### INFORMATION SUPPLIED ###

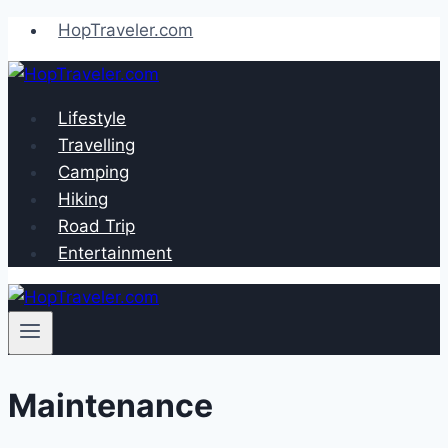
Skip
HopTraveler.com
to
content
Lifestyle
Travelling
Camping
Hiking
Road Trip
Entertainment
Maintenance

###

# TASK BRIEF
Repeat each entry above exactly. Omit the pictures.

# RESPONSE TO THIS TASK
Skip
HopTraveler.com
to
content
Lifestyle
Travelling
Camping
Hiking
Road Trip
Entertainment
Maintenance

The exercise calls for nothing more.